Former FDA chief Lester Crawford will plead guilty for failing to disclose a financial interest in companies his agency regulated, his lawyer said Monday.

The Justice Department accused the former head of the Food and Drug Administration with falsely reporting that he had sold stock in companies when he continued holding shares in the firms governed by FDA rules.

Crawford "is going to plead guilty to two misdemeanors tomorrow afternoon and he is going to admit his financial disclosures had errors and omissions, mostly with his wife's continued ownership of stocks," said Crawford's lawyer, Barbara Van Gelder.

"At the end of the day, he owned these stocks and he will admit he owned them while he was at the FDA and he will take responsibility for that," said Van Gelder.

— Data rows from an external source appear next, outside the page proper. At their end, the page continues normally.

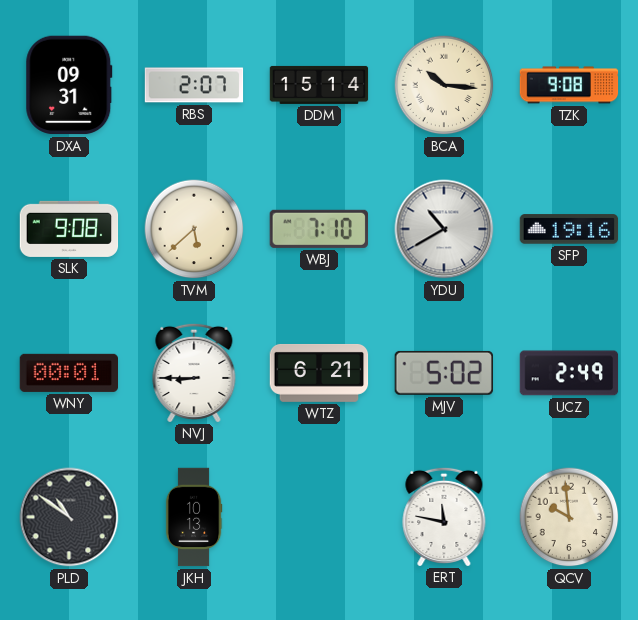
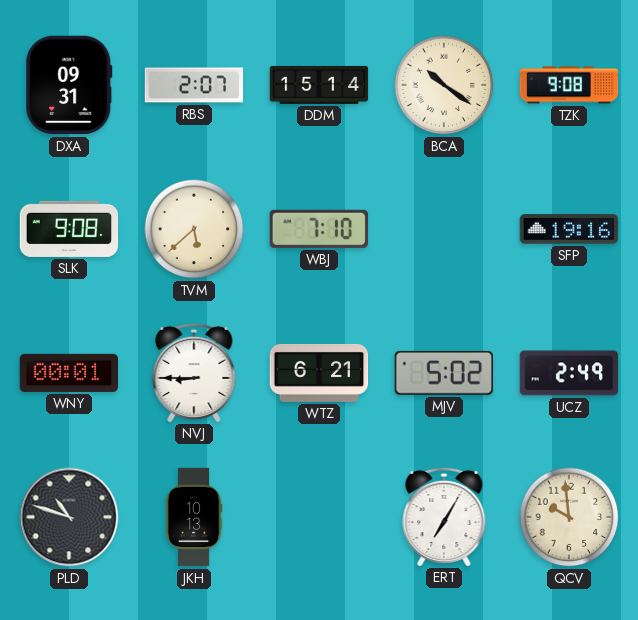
BCA: 10:16 -> 10:21
YDU: 10:40 -> none
PLD: 10:51 -> 10:48
ERT: 11:47 -> 7:05
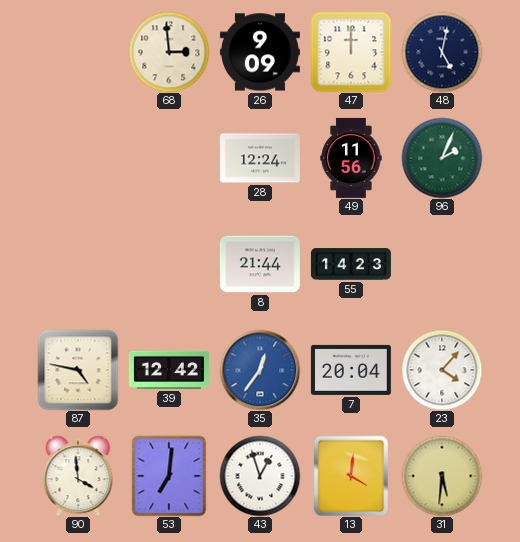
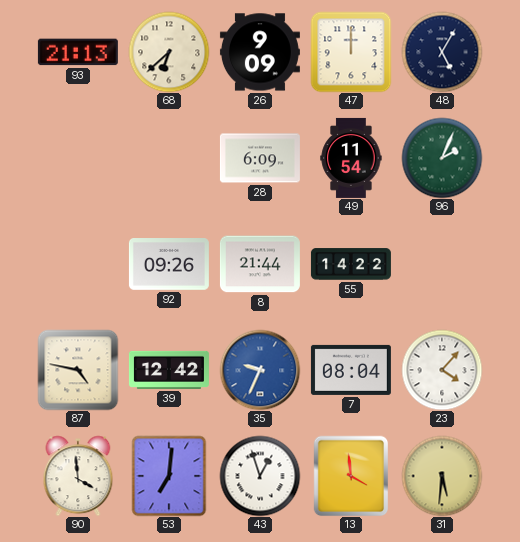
93: none -> 21:13
68: 2:59 -> 6:38
48: 5:02 -> 5:05
28: 12:24 -> 6:09
49: 11:56 -> 11:54
92: none -> 09:26
55: 14:23 -> 14:22
35: 12:36 -> 9:34
7: 20:04 -> 08:04
13: 4:01 -> 3:59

Accused of making a false writing and conflict of interest, Crawford was scheduled to appear before a federal magistrate Tuesday afternoon. Each carries a maximum penalty of one year in prison.

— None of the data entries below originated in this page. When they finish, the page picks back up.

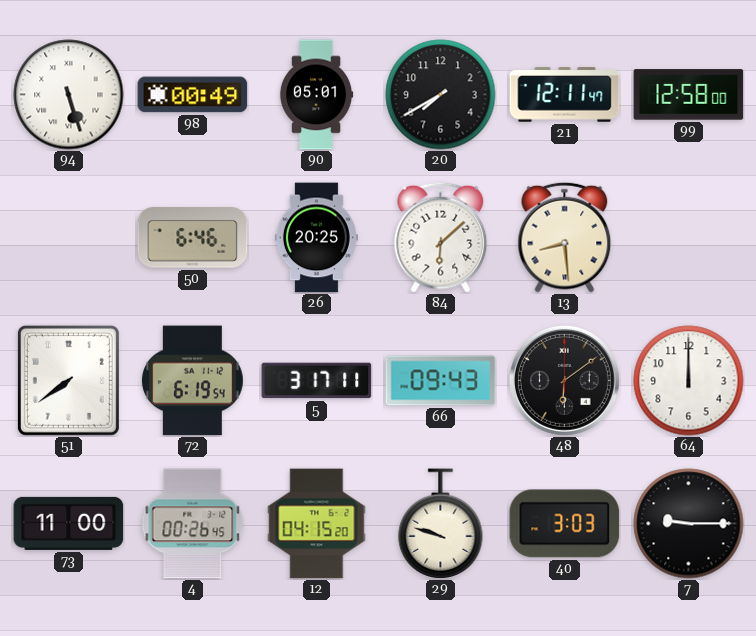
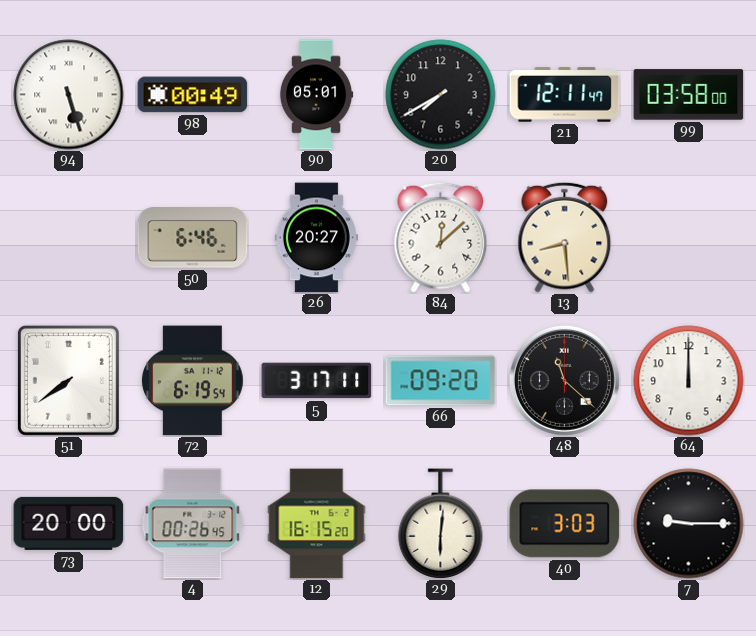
99: 12:58 -> 03:58
26: 20:25 -> 20:27
84: 6:08 -> 12:08
66: 09:43 -> 09:20
48: 6:09 -> 11:22
73: 11:00 -> 20:00
12: 04:15 -> 16:15
29: 9:48 -> 6:01
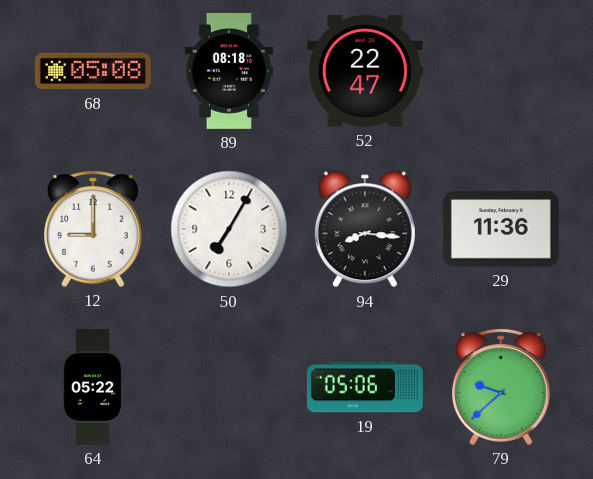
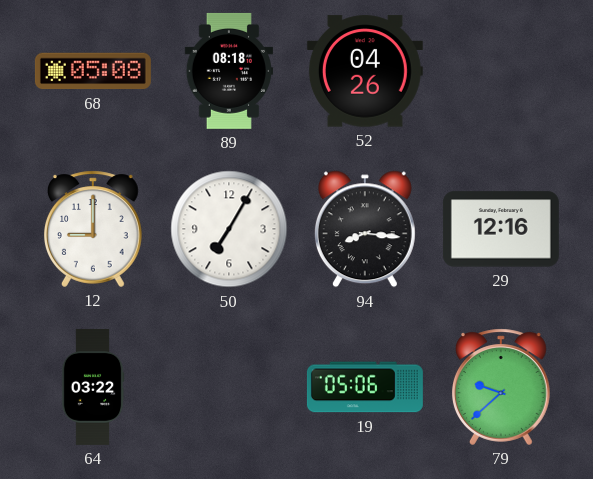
52: 22:47 -> 04:26
29: 11:36 -> 12:16
64: 05:22 -> 03:22
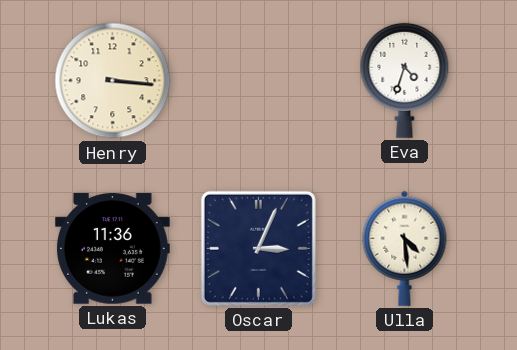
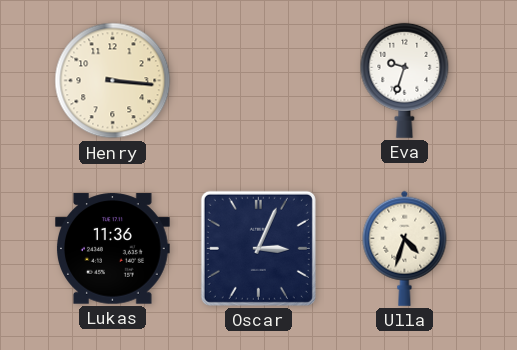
Eva: 4:33 -> 9:33
Ulla: 4:29 -> 4:33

The papers say Crawford failed to disclose his income from exercising stock options in Embrex Inc. of Research Triangle Park, N.C., an agriculture biotechnology company. Crawford had been a member of Embrex's board of directors, according to federal filings.

Click here to read the case against Crawford from FindLaw.com

The court papers also say Crawford chaired FDA's Obesity Working Group at a time when he and his wife owned stock in soft drink and snack food manufacturer Pepsico Inc., based in Purchase, N.Y., and food product manufacturer Sysco Corp., based in Houston.

The panel Crawford was chairing was making decisions affecting food and soft drink manufacturers.

Crawford, a veterinarian, abruptly resigned from the FDA job in September 2005 but gave no reason for his decision to step down. He had held the top position for just two months but had been acting head of the agency for more than a year.

According to the Justice Department's court papers:

— A government ethics official inquired about Crawford's ownership of stock in several companies FDA regulates and Crawford replied in a Dec. 28, 2004 e-mail that "Sysco and Kimberly-Clark have in fact been sold." Actually, the court papers state, Crawford knew that he or his wife held shares in both.

— Even though financial reporting requirements for federal officials say all income must be disclosed, Crawford failed to reveal $8,000 in income from the exercise of Embrex stock options in 2003, and failed to report $20,000 from the sale of Embrex stock options in 2004.

— At the time he was making decisions chairing the government obesity panel, Crawford and his wife owned more than $25,000 in Pepsico shares and over $25,000 in Sysco shares.